Letters to Madame Hanska, born Countess Rzewuska, afterwards Madame Honoré de Balzac, 1833-1846
Part 48
The sorrowful eloquence of your dear letter of a wounded heart made me weep; my heart was wrung as I read, at its close, your assurances of old affection, when in me all was the same as ever while you were blaming me. These flashes of joy on learning that all our pain came from neither you nor myself, and that amid this disaster, which has darkened eight months of our life, we each had the same confidence in the other--though you were saddened and I impatient, almost unjust--were needed to send some balm into my heart. Must I again tell you that you and my sister are the sole deities of my heart. It was, dear, extreme misfortune which made me give you that hope of my visit. But I have been stronger against excessive work than I expected. After ten months of labour, to have written "Ursule Mirouët" in twenty days is one of those things which printers and witnesses of that remarkable effort will not believe. It has nothing analogous to it but "César Birotteau."
Well! God owed me the joy, mingled with tears, that your letter brought me; without it I might not have been able to do another like effort this month, when I must give a rival to "Le Médecin de campagne." To win the Montyon prize for 1842, I am now writing "Les Frères de la Consolation." They talk of giving me the cross, for which I care very little; it is not at forty years of age that it can give pleasure; but I could not refuse Villemain.

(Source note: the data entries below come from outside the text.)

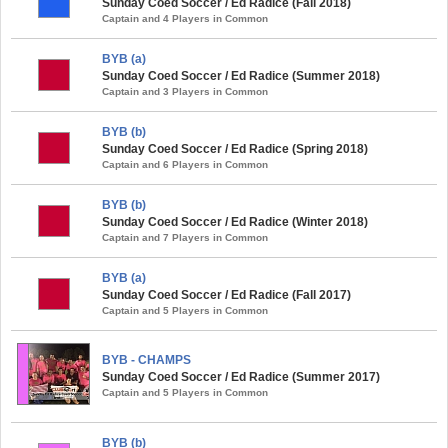
Sunday Coed Soccer / Ed Radice (Fall 2018)
Captain and 4 Players in Common
BYB (a)
Sunday Coed Soccer / Ed Radice (Summer 2018)
Captain and 3 Players in Common
BYB (b)
Sunday Coed Soccer / Ed Radice (Spring 2018)
Captain and 6 Players in Common
BYB (b)
Sunday Coed Soccer / Ed Radice (Winter 2018)
Captain and 7 Players in Common
BYB (a)
Sunday Coed Soccer / Ed Radice (Fall 2017)
Captain and 5 Players in Common
BYB - CHAMPS
Sunday Coed Soccer / Ed Radice (Summer 2017)
Captain and 5 Players in Common
BYB (b)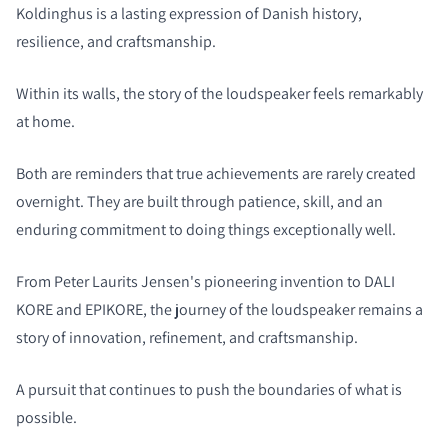
Koldinghus is a lasting expression of Danish history,
resilience, and craftsmanship.
Within its walls, the story of the loudspeaker feels remarkably
at home.
Both are reminders that true achievements are rarely created
overnight. They are built through patience, skill, and an
enduring commitment to doing things exceptionally well.
From Peter Laurits Jensen's pioneering invention to DALI
KORE and EPIKORE, the journey of the loudspeaker remains a
story of innovation, refinement, and craftsmanship.
A pursuit that continues to push the boundaries of what is
possible.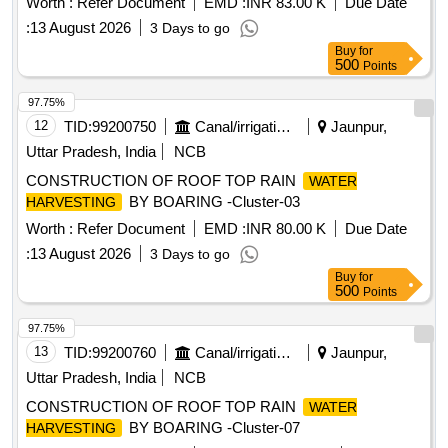
Worth :
Refer Document
EMD :
INR 83.00 K
Due Date
:
13 August 2026
3 Days to go
Buy
for
500
Points
97.75%
12
TID:
99200750
Canal/irrigation Work
Jaunpur,
Uttar Pradesh, India
NCB
CONSTRUCTION OF ROOF TOP RAIN
WATER
BY BOARING -Cluster-03
HARVESTING
Worth :
Refer Document
EMD :
INR 80.00 K
Due Date
:
13 August 2026
3 Days to go
Buy
for
500
Points
97.75%
13
TID:
99200760
Canal/irrigation Work
Jaunpur,
Uttar Pradesh, India
NCB
CONSTRUCTION OF ROOF TOP RAIN
WATER
BY BOARING -Cluster-07
HARVESTING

"Les Mémoires de deux jeunes Mariées" will be out in a few days. In another month I shall finish, in the "Presse," my story of "La Rabouilleuse," the first part of which appeared under the title of "Les Deux Frères."

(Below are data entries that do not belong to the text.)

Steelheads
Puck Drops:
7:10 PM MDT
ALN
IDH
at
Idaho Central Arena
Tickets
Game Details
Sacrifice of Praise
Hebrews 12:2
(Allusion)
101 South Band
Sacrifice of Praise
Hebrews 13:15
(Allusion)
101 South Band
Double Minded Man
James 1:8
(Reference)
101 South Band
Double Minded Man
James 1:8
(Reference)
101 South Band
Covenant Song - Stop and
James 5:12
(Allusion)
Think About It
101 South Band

I have great need to see Germany thoroughly in order to be able to write the "Scènes de la Vie militaire;" and I shall go straight to Dresden to view the battle-field.
The affair of the publication of my great work, under the title of LA COMÉDIE HUMAINE in which all my compositions will be classed and definitively corrected, is about to begin. In order to travel, I must leave four volumes ready with my publishers, four _compact_ volumes. The whole will be in twenty-eight volumes at four francs, with illustrations.

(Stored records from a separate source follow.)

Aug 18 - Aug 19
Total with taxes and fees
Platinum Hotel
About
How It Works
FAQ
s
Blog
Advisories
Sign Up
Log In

Doesn't your head swim in reading me? Now you see where the travail of my nights goes. And by the end of December I shall finish a comedy called "Les Rubriques de Quinola." Do you feel what there is under all this? There is _you_! Your friend must be a giant, a truly great man; and it is with the greatest of men that I set up a rivalry. I hope that when we meet again you will find the Honoré of Geneva much taller, that you will not be so old as you say you are, and that after so much time spent apart from each other we may have, both of us, a second youth. Don't calumniate yourself, dear.
Borget, who has returned from China after making the tour of the world, will reduce the Wierzchownia landscape and make a pretty picture of it. Alas! it is still unframed in my study; you will not believe my poverty till it is all over and I tell you about it. I suffer less on that account than I have done, without as yet being at ease; I must still be earning the bread of the morrow; but Gavault maintains with firmness the plan formed for my release from debt and my freedom.
I no longer have Les Jardies, and I do not live under my own name; consequently no more prosecutions and costs. I am in reality as if I owed nothing; I am asked for nothing, and all my earnings are accumulating in Gavault's hands without loss, until they reach the total of my debt; and I live on three hundred francs a month at Passy. There, dear. Ten more novels and two plays, if they succeed, will buy me back Les Jardies and liberty. When once I reach that point, I shall think of making myself a fortune equal to that I have earned to pay my debts, and that will give me an income of twenty thousand francs a year!
After the sensation of grief your letter gave me came the unspeakable pleasure of knowing you still my friend, though pained; but why not have taken, dear, the following course on the return of the first letter? What had you done with your wits? Has the heart no wits? At any rate, put this into your beautiful head, behind that splendid forehead: direct always to "M. de Balzac, Paris, _poste restante_." Even a husband cannot obtain the letters for his wife; the post gives them only to her without her husband; it writes to the person to whom they are addressed to come and fetch them; and as the post is always informed of my whereabouts, a letter _poste restante_ will always reach me.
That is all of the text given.